#### [Data in this exercise]
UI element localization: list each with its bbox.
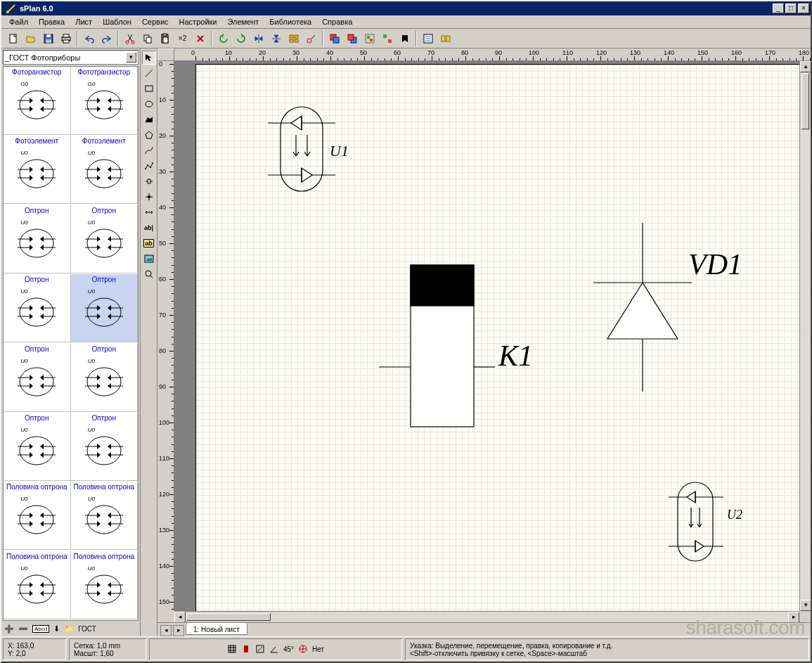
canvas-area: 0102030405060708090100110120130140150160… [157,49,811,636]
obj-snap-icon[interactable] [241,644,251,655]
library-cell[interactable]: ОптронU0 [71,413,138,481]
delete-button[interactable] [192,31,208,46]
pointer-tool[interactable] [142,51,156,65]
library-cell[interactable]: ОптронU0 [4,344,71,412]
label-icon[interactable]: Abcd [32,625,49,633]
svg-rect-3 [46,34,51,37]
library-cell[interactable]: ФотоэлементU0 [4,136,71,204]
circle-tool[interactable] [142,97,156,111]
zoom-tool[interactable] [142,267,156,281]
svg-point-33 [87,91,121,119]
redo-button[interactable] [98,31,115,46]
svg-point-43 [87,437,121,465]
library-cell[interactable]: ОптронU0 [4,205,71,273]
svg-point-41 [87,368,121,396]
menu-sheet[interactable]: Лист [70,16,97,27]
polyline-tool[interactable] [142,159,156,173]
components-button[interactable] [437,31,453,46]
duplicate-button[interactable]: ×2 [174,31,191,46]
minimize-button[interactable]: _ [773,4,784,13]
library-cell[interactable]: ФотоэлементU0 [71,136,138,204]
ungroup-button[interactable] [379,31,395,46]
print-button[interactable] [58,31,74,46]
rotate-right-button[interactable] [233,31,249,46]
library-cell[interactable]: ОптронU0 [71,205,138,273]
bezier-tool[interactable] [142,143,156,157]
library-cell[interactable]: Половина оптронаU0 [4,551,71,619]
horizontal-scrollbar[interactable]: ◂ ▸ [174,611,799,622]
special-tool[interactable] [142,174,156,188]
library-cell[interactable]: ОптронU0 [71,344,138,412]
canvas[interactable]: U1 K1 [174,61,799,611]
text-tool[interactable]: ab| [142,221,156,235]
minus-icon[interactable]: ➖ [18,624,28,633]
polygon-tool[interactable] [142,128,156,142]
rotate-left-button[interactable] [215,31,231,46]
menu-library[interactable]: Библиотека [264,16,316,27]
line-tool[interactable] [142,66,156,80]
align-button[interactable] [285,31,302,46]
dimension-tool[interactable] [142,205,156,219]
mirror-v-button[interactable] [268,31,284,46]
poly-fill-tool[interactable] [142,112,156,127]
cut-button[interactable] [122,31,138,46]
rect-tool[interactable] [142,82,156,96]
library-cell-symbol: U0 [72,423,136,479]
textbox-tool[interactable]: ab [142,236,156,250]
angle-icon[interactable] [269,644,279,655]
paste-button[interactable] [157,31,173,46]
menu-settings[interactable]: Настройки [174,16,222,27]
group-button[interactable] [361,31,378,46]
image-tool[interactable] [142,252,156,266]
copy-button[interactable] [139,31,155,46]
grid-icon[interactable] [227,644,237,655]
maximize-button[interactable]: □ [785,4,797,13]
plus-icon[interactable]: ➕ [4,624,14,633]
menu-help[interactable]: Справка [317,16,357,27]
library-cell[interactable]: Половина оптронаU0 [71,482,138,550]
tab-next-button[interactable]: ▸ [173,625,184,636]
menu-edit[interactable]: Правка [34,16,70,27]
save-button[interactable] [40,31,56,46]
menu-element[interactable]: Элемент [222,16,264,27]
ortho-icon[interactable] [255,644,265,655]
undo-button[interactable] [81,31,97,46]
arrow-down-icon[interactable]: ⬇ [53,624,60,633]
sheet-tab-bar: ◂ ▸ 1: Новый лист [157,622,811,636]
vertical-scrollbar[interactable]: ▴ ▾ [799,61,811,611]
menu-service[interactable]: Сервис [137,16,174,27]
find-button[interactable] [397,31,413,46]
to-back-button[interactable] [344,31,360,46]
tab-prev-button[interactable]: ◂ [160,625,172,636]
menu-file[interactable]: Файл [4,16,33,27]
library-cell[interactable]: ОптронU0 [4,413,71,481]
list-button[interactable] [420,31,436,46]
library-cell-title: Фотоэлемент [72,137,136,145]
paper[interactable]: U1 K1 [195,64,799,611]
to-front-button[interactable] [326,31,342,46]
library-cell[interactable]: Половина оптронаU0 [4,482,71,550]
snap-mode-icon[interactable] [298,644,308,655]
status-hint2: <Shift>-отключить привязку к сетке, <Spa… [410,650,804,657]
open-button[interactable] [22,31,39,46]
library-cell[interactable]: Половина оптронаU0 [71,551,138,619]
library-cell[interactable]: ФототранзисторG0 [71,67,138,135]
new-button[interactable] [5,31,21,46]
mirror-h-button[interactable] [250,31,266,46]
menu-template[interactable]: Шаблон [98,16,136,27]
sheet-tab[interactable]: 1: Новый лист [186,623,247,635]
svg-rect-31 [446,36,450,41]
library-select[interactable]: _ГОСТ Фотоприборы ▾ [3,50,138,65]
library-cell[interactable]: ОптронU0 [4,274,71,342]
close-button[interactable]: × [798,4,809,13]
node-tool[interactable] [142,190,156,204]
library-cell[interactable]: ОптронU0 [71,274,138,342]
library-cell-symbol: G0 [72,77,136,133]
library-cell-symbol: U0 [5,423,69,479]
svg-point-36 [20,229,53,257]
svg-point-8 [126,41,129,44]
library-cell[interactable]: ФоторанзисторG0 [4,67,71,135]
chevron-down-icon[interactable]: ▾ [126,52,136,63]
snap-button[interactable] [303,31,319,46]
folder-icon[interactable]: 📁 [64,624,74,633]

#### [What the task asks]
Write out the records once more, exactly as they stand, with no images.

#### [Result of this task]
UI element localization: list each with its bbox.
canvas-area: 0102030405060708090100110120130140150160… [157,49,811,636]
obj-snap-icon[interactable] [241,644,251,655]
library-cell[interactable]: ОптронU0 [71,413,138,481]
delete-button[interactable] [192,31,208,46]
pointer-tool[interactable] [142,51,156,65]
library-cell[interactable]: ОптронU0 [4,344,71,412]
label-icon[interactable]: Abcd [32,625,49,633]
svg-rect-3 [46,34,51,37]
library-cell[interactable]: ФотоэлементU0 [4,136,71,204]
circle-tool[interactable] [142,97,156,111]
zoom-tool[interactable] [142,267,156,281]
svg-point-33 [87,91,121,119]
redo-button[interactable] [98,31,115,46]
svg-point-43 [87,437,121,465]
library-cell[interactable]: ОптронU0 [4,205,71,273]
svg-point-41 [87,368,121,396]
menu-sheet[interactable]: Лист [70,16,97,27]
polyline-tool[interactable] [142,159,156,173]
components-button[interactable] [437,31,453,46]
duplicate-button[interactable]: ×2 [174,31,191,46]
minimize-button[interactable]: _ [773,4,784,13]
library-cell[interactable]: ФотоэлементU0 [71,136,138,204]
ungroup-button[interactable] [379,31,395,46]
print-button[interactable] [58,31,74,46]
rotate-right-button[interactable] [233,31,249,46]
library-cell[interactable]: ОптронU0 [71,205,138,273]
bezier-tool[interactable] [142,143,156,157]
library-cell[interactable]: Половина оптронаU0 [4,551,71,619]
horizontal-scrollbar[interactable]: ◂ ▸ [174,611,799,622]
special-tool[interactable] [142,174,156,188]
library-cell[interactable]: ОптронU0 [71,344,138,412]
canvas[interactable]: U1 K1 [174,61,799,611]
text-tool[interactable]: ab| [142,221,156,235]
minus-icon[interactable]: ➖ [18,624,28,633]
polygon-tool[interactable] [142,128,156,142]
rotate-left-button[interactable] [215,31,231,46]
menu-library[interactable]: Библиотека [264,16,316,27]
line-tool[interactable] [142,66,156,80]
align-button[interactable] [285,31,302,46]
dimension-tool[interactable] [142,205,156,219]
mirror-v-button[interactable] [268,31,284,46]
poly-fill-tool[interactable] [142,112,156,127]
cut-button[interactable] [122,31,138,46]
rect-tool[interactable] [142,82,156,96]
library-cell-symbol: U0 [72,423,136,479]
textbox-tool[interactable]: ab [142,236,156,250]
angle-icon[interactable] [269,644,279,655]
paste-button[interactable] [157,31,173,46]
menu-settings[interactable]: Настройки [174,16,222,27]
group-button[interactable] [361,31,378,46]
image-tool[interactable] [142,252,156,266]
copy-button[interactable] [139,31,155,46]
grid-icon[interactable] [227,644,237,655]
maximize-button[interactable]: □ [785,4,797,13]
plus-icon[interactable]: ➕ [4,624,14,633]
menu-help[interactable]: Справка [317,16,357,27]
library-cell[interactable]: Половина оптронаU0 [71,482,138,550]
tab-next-button[interactable]: ▸ [173,625,184,636]
menu-edit[interactable]: Правка [34,16,70,27]
save-button[interactable] [40,31,56,46]
menu-element[interactable]: Элемент [222,16,264,27]
ortho-icon[interactable] [255,644,265,655]
undo-button[interactable] [81,31,97,46]
arrow-down-icon[interactable]: ⬇ [53,624,60,633]
sheet-tab-bar: ◂ ▸ 1: Новый лист [157,622,811,636]
vertical-scrollbar[interactable]: ▴ ▾ [799,61,811,611]
menu-service[interactable]: Сервис [137,16,174,27]
find-button[interactable] [397,31,413,46]
to-back-button[interactable] [344,31,360,46]
tab-prev-button[interactable]: ◂ [160,625,172,636]
menu-file[interactable]: Файл [4,16,33,27]
library-cell[interactable]: ОптронU0 [4,413,71,481]
list-button[interactable] [420,31,436,46]
library-cell-title: Фотоэлемент [72,137,136,145]
paper[interactable]: U1 K1 [195,64,799,611]
to-front-button[interactable] [326,31,342,46]
library-cell[interactable]: Половина оптронаU0 [4,482,71,550]
snap-mode-icon[interactable] [298,644,308,655]
status-hint2: <Shift>-отключить привязку к сетке, <Spa… [410,650,804,657]
open-button[interactable] [22,31,39,46]
library-cell[interactable]: Половина оптронаU0 [71,551,138,619]
library-cell[interactable]: ФототранзисторG0 [71,67,138,135]
new-button[interactable] [5,31,21,46]
mirror-h-button[interactable] [250,31,266,46]
menu-template[interactable]: Шаблон [98,16,136,27]
sheet-tab[interactable]: 1: Новый лист [186,623,247,635]
svg-rect-31 [446,36,450,41]
library-select[interactable]: _ГОСТ Фотоприборы ▾ [3,50,138,65]
library-cell[interactable]: ОптронU0 [4,274,71,342]
close-button[interactable]: × [798,4,809,13]
node-tool[interactable] [142,190,156,204]
library-cell[interactable]: ОптронU0 [71,274,138,342]
library-cell-symbol: G0 [72,77,136,133]
library-cell-symbol: U0 [5,423,69,479]
svg-point-36 [20,229,53,257]
svg-point-8 [126,41,129,44]
library-cell[interactable]: ФоторанзисторG0 [4,67,71,135]
chevron-down-icon[interactable]: ▾ [126,52,136,63]
snap-button[interactable] [303,31,319,46]
folder-icon[interactable]: 📁 [64,624,74,633]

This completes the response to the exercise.